さて、福井県の開業医である米沢英雄先生は、著書や名言を多く残した方ですが、ある時の講話で、
「吹けば飛ぶような、このちっちゃな生命(いのち)だけど、天地いっぱいがかけ合って成っている生命の重さに気づいたら、拝(おが)まないではおられない。この生命、大事に生きないではおられない」
と語られたそうです。私一人を生かしている背景に、一本の木を育てる背景に、天地総力をあげてのお働きがあるというのです。
山、川、谷、海、空、雲、太陽、月、それらの働きで、草という生命が生まれ、やがて花を咲かせる。そしてその草原に虫が活動し、それに連動して鳥や動物が活動する。そして私たちは山からしぼれた水をいただきながら、作物を育てたり、飲んだり、体を洗ったり使わせていただいている。
二千五百年前にお釈迦(しゃか)さまが発見されたこの天地の働きの真理(しんり)を「縁起(えんぎ)」といいます。一切のものが一点の例外もなくみな関わり合って存在しているというものです。
袋に入ったパンジーの種をそのままにしておくと、何も起こりません。袋を開け、空気という縁(えん)に触れ、土という縁に触れ、さらに水、太陽、愛情などの縁が加わることで、やがて見事な花を咲かせます。
やがて死すべき私たちであります。残念ながら例外はありません。しかしながら、自分の生命、木一本の生命の背景には全地球、全宇宙のお働きがあるという事実にも例外はありません。すべての地球の生命体は、みな連動し、人間に限っていえば、色々なものをいただいて、助けられております。
生命の尊さ、重さ、そして有り難さにめざめ、四季折々の花や草木を感じ、できるだけ穏やかに一年を過ごして参りましょう。
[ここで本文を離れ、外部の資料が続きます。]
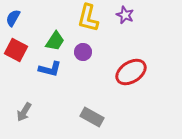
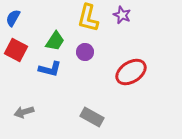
purple star: moved 3 px left
purple circle: moved 2 px right
gray arrow: rotated 42 degrees clockwise
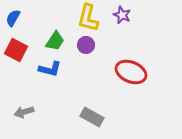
purple circle: moved 1 px right, 7 px up
red ellipse: rotated 56 degrees clockwise
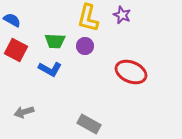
blue semicircle: moved 1 px left, 2 px down; rotated 90 degrees clockwise
green trapezoid: rotated 60 degrees clockwise
purple circle: moved 1 px left, 1 px down
blue L-shape: rotated 15 degrees clockwise
gray rectangle: moved 3 px left, 7 px down
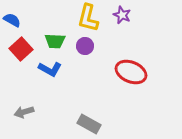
red square: moved 5 px right, 1 px up; rotated 20 degrees clockwise
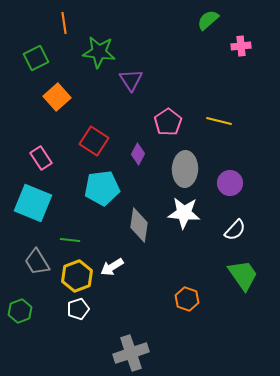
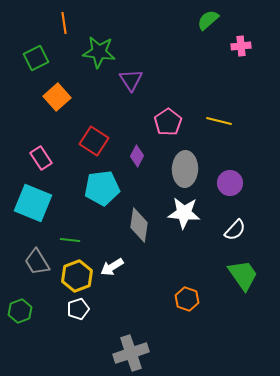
purple diamond: moved 1 px left, 2 px down
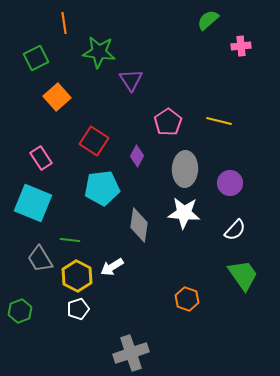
gray trapezoid: moved 3 px right, 3 px up
yellow hexagon: rotated 12 degrees counterclockwise
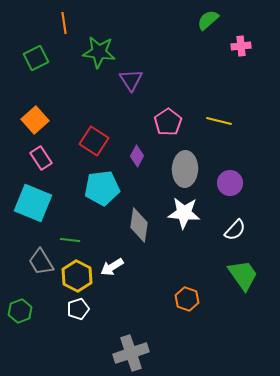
orange square: moved 22 px left, 23 px down
gray trapezoid: moved 1 px right, 3 px down
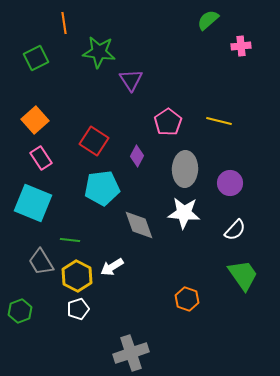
gray diamond: rotated 28 degrees counterclockwise
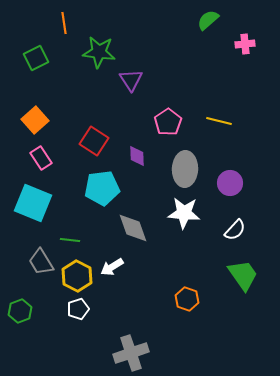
pink cross: moved 4 px right, 2 px up
purple diamond: rotated 30 degrees counterclockwise
gray diamond: moved 6 px left, 3 px down
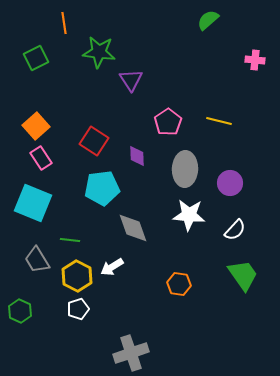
pink cross: moved 10 px right, 16 px down; rotated 12 degrees clockwise
orange square: moved 1 px right, 6 px down
white star: moved 5 px right, 2 px down
gray trapezoid: moved 4 px left, 2 px up
orange hexagon: moved 8 px left, 15 px up; rotated 10 degrees counterclockwise
green hexagon: rotated 15 degrees counterclockwise
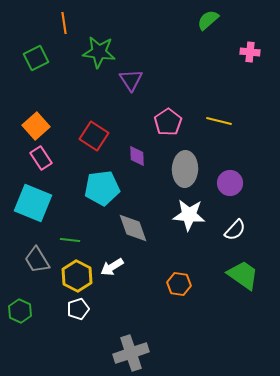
pink cross: moved 5 px left, 8 px up
red square: moved 5 px up
green trapezoid: rotated 20 degrees counterclockwise
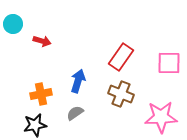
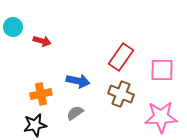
cyan circle: moved 3 px down
pink square: moved 7 px left, 7 px down
blue arrow: rotated 85 degrees clockwise
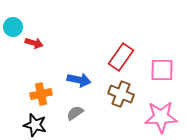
red arrow: moved 8 px left, 2 px down
blue arrow: moved 1 px right, 1 px up
black star: rotated 25 degrees clockwise
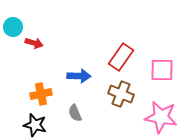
blue arrow: moved 4 px up; rotated 10 degrees counterclockwise
gray semicircle: rotated 78 degrees counterclockwise
pink star: rotated 12 degrees clockwise
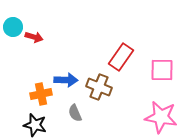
red arrow: moved 6 px up
blue arrow: moved 13 px left, 4 px down
brown cross: moved 22 px left, 7 px up
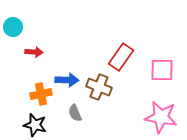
red arrow: moved 15 px down; rotated 12 degrees counterclockwise
blue arrow: moved 1 px right
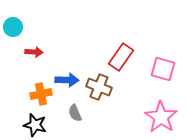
pink square: moved 1 px right, 1 px up; rotated 15 degrees clockwise
pink star: rotated 24 degrees clockwise
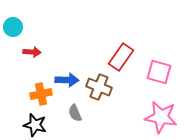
red arrow: moved 2 px left
pink square: moved 4 px left, 3 px down
pink star: rotated 24 degrees counterclockwise
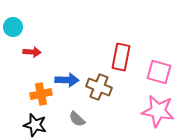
red rectangle: rotated 24 degrees counterclockwise
gray semicircle: moved 2 px right, 6 px down; rotated 24 degrees counterclockwise
pink star: moved 3 px left, 6 px up
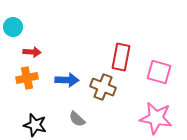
brown cross: moved 4 px right
orange cross: moved 14 px left, 16 px up
pink star: moved 2 px left, 7 px down
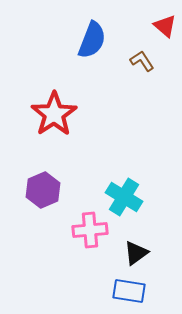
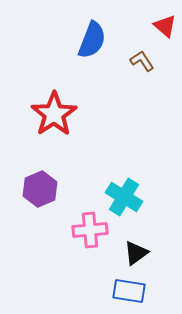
purple hexagon: moved 3 px left, 1 px up
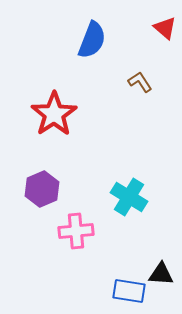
red triangle: moved 2 px down
brown L-shape: moved 2 px left, 21 px down
purple hexagon: moved 2 px right
cyan cross: moved 5 px right
pink cross: moved 14 px left, 1 px down
black triangle: moved 25 px right, 21 px down; rotated 40 degrees clockwise
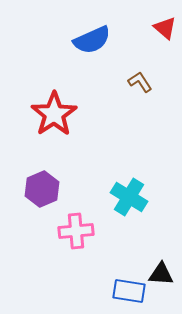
blue semicircle: rotated 45 degrees clockwise
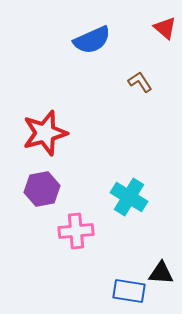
red star: moved 9 px left, 19 px down; rotated 18 degrees clockwise
purple hexagon: rotated 12 degrees clockwise
black triangle: moved 1 px up
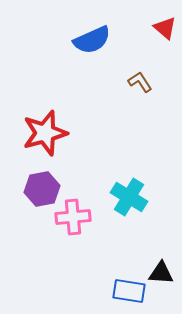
pink cross: moved 3 px left, 14 px up
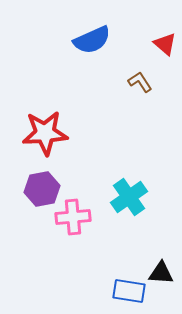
red triangle: moved 16 px down
red star: rotated 12 degrees clockwise
cyan cross: rotated 24 degrees clockwise
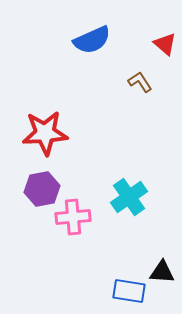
black triangle: moved 1 px right, 1 px up
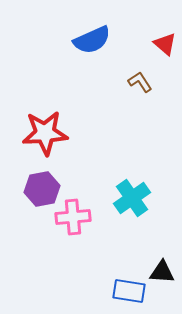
cyan cross: moved 3 px right, 1 px down
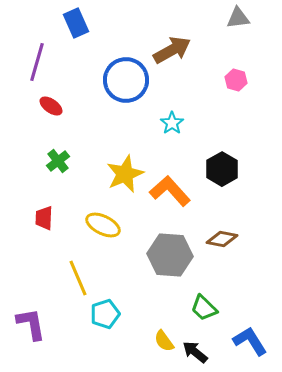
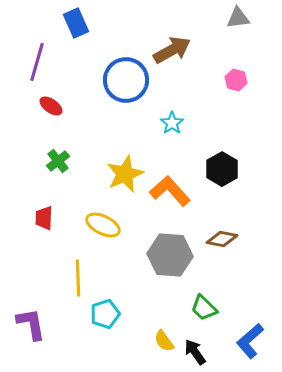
yellow line: rotated 21 degrees clockwise
blue L-shape: rotated 99 degrees counterclockwise
black arrow: rotated 16 degrees clockwise
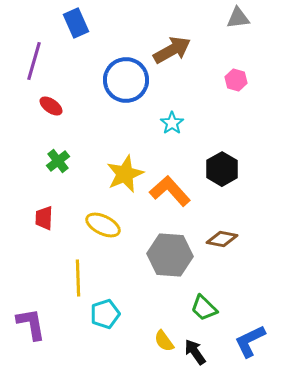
purple line: moved 3 px left, 1 px up
blue L-shape: rotated 15 degrees clockwise
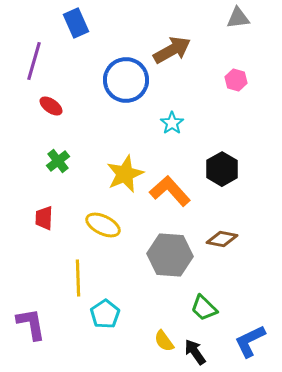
cyan pentagon: rotated 16 degrees counterclockwise
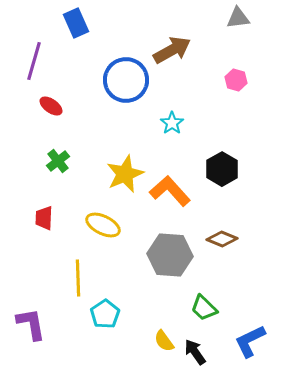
brown diamond: rotated 12 degrees clockwise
万民万物(ばんみんばんぶつ)の調和と、皆さまのご多幸を祈念致します。あなたにとって善き一年でありますように。 合掌
(参考:『八正道(はっしょうどう)シリーズ〜正見(しょうけん)(青山俊董老師(しゅんとうろうし))※2』仏教伝道協会)
※1 法句経…お釈迦さまの生(なま)の言葉を423の短い詩の形でまとめられた経典『ダンマパダ』の漢訳名(古いインド語が中国語に訳された名称)で、ダンマは「法(真理)」、パダは「言葉」を意味する。
※2 青山俊董老師…尼僧(にそう=女性の僧侶)。愛知県専門尼僧堂堂頭を50年近く勤め今に至る。現在は大本山總持寺の西堂という重役も担い、九十超のご老体にむち打ち、修行僧へ熱のこもった講演を続けられる。人を救う題材ならば他宗はおろか他宗教も取り入れる程視野は広く、引き出しは多く、ひらがな言葉で話されて分かり易い。